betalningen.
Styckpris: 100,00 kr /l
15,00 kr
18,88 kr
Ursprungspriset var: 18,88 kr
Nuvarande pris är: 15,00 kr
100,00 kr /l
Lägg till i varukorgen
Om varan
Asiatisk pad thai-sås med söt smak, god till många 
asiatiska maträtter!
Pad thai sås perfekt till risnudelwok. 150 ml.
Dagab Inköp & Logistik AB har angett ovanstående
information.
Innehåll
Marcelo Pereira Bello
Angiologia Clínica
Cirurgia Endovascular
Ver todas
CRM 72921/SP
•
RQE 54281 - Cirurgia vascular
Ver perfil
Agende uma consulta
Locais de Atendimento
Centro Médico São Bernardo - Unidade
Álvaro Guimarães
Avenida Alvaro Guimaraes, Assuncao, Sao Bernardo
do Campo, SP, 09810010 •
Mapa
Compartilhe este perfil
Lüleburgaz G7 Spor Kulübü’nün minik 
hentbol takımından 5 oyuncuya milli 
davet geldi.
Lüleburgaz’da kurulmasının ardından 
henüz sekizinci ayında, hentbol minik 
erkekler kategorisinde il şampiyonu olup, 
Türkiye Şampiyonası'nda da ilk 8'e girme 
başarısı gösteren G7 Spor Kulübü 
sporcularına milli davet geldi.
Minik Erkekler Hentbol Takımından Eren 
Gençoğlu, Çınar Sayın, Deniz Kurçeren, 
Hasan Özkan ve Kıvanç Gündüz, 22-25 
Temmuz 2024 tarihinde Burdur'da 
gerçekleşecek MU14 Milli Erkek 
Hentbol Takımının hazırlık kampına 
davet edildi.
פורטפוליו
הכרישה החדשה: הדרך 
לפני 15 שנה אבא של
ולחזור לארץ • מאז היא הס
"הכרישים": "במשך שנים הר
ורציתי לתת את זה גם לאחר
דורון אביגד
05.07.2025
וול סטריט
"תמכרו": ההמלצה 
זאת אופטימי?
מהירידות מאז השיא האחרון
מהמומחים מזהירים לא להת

━━━━━━━━━━━━━━━━━━━━━━━━━━━━━━

:: Work order ::
Only the lines from the one containing "asiatiska maträtter!" through the end of the records above belong in the output, each exactly as it stands, both ends included.

:: Solved problem ::
asiatiska maträtter!
Pad thai sås perfekt till risnudelwok. 150 ml.
Dagab Inköp & Logistik AB har angett ovanstående
information.
Innehåll
Marcelo Pereira Bello
Angiologia Clínica
Cirurgia Endovascular
Ver todas
CRM 72921/SP
•
RQE 54281 - Cirurgia vascular
Ver perfil
Agende uma consulta
Locais de Atendimento
Centro Médico São Bernardo - Unidade
Álvaro Guimarães
Avenida Alvaro Guimaraes, Assuncao, Sao Bernardo
do Campo, SP, 09810010 •
Mapa
Compartilhe este perfil
Lüleburgaz G7 Spor Kulübü’nün minik 
hentbol takımından 5 oyuncuya milli 
davet geldi.
Lüleburgaz’da kurulmasının ardından 
henüz sekizinci ayında, hentbol minik 
erkekler kategorisinde il şampiyonu olup, 
Türkiye Şampiyonası'nda da ilk 8'e girme 
başarısı gösteren G7 Spor Kulübü 
sporcularına milli davet geldi.
Minik Erkekler Hentbol Takımından Eren 
Gençoğlu, Çınar Sayın, Deniz Kurçeren, 
Hasan Özkan ve Kıvanç Gündüz, 22-25 
Temmuz 2024 tarihinde Burdur'da 
gerçekleşecek MU14 Milli Erkek 
Hentbol Takımının hazırlık kampına 
davet edildi.
פורטפוליו
הכרישה החדשה: הדרך 
לפני 15 שנה אבא של
ולחזור לארץ • מאז היא הס
"הכרישים": "במשך שנים הר
ורציתי לתת את זה גם לאחר
דורון אביגד
05.07.2025
וול סטריט
"תמכרו": ההמלצה 
זאת אופטימי?
מהירידות מאז השיא האחרון
מהמומחים מזהירים לא להת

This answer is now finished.